Simultaneously, Huawei actively collaborates with universities. For instance, Professor Xu Tao and his team at Northwestern Polytechnical University integrated Ascend CANN courses into the teaching system, enabling university developers to directly address Ascend processor optimization needs and systematically master skills from algorithm design to hardware adaptation.
To further accelerate ecosystem development, Huawei stated that leading AI enterprises, partners, universities, and research institutions jointly discussed building an open-source Ascend ecosystem, launching the "CANN Open Source and Open Ecosystem Co-construction Initiative" to gather industry forces, explore AI boundaries, and co-build the Ascend ecosystem.
In a media interview, Huawei experts said, "We aim for layered and deep openness for CANN, from the operator development layer to the model development and inference layers, further compatible with third-party open-source frameworks. This allows models/applications running on third-party frameworks and inference engines to migrate to Ascend without modification. For the application development layer, we will provide more SDKs for convenient application deployment and efficient model training and inference."
In contrast, CUDA is closed-source. Its compiler NVCC, math libraries, and deep learning acceleration libraries are only available in binary form. Developers cannot modify the underlying logic and rely solely on NVIDIA's optimizations. Additionally, CUDA only supports NVIDIA GPUs, achieving hardware-software coordination through hardware instruction sets and driver layers. CUDA's deep hardware integration, coupled with NVIDIA's EULA agreement prohibiting other vendors from directly accessing the CUDA interface, forces them to develop independent ecosystems, leading to performance and usability gaps.
Open sourcing CANN is Huawei's latest move to expand its ecosystem swiftly. However, challenging NVIDIA's monopoly built on technological first-mover advantage, closed-loop ecosystems, and business control will require significant efforts from Huawei.
4
Final Thoughts
Amid U.S. technology blockades, Ascend chips provide crucial support for China's AI computing infrastructure.

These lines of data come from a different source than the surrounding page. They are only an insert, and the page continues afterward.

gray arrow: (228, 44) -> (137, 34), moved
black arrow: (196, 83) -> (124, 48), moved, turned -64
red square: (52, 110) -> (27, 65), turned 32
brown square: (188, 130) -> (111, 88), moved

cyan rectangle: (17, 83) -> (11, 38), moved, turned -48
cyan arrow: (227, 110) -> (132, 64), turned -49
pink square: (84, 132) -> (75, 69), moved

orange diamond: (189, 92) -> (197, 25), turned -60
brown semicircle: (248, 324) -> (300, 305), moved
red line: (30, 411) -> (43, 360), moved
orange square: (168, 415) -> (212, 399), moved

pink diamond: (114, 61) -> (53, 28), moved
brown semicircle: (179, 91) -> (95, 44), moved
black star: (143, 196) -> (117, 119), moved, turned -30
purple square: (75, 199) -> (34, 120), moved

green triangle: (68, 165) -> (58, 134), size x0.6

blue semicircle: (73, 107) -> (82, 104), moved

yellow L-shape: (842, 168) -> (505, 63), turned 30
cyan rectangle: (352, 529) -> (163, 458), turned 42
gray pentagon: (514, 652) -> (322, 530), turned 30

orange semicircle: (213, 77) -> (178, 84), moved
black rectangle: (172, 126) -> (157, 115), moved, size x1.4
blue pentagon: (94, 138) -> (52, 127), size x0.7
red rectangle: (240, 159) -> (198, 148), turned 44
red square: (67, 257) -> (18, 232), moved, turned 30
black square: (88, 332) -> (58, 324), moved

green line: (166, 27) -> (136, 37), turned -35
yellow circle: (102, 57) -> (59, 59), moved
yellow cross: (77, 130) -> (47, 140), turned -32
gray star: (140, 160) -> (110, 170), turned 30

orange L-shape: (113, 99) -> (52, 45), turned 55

However, last May, Chinese Academy of Engineering academician Sun Ninghui stated that Huawei's Chinese-style closed monopoly approach is hard to compete with Western-style closed monopoly, sparking considerable online controversy.
According to Academician Sun Ninghui, the U.S. dominates global high-level CPU, GPU, and operating system design. For China to breakthrough, it needs an open-source model to break Western ecological monopolies, lower technology possession thresholds for enterprises, enable low-cost chip development, and form a vast smart chip ocean to meet ubiquitous smart needs. By opening up to form a unified technical system, Chinese enterprises and global forces can jointly build a unified smart computing software stack based on international standards, fostering pre-competitive sharing mechanisms among enterprises, sharing high-quality databases, and open-source general-purpose large models. In short, it necessitates the entire industry chain's collective development rather than a closed system by one or two enterprises.
Huawei's announcement to "fully open source Ascend hardware-enabling CANN and the Mind series application enabling suite and tool chain" signifies a significant strategic shift. Open sourcing CANN is a crucial step in ecosystem building, but post-open-source community building and operational capabilities will be even greater tests. This requires Huawei to continuously invest and genuinely engage with the global developer community in an open, transparent, and collaborative manner.
As Xu Zhijun said at the Ascend Summit, "Open sourcing is not the end, but the starting point for ecological co-construction."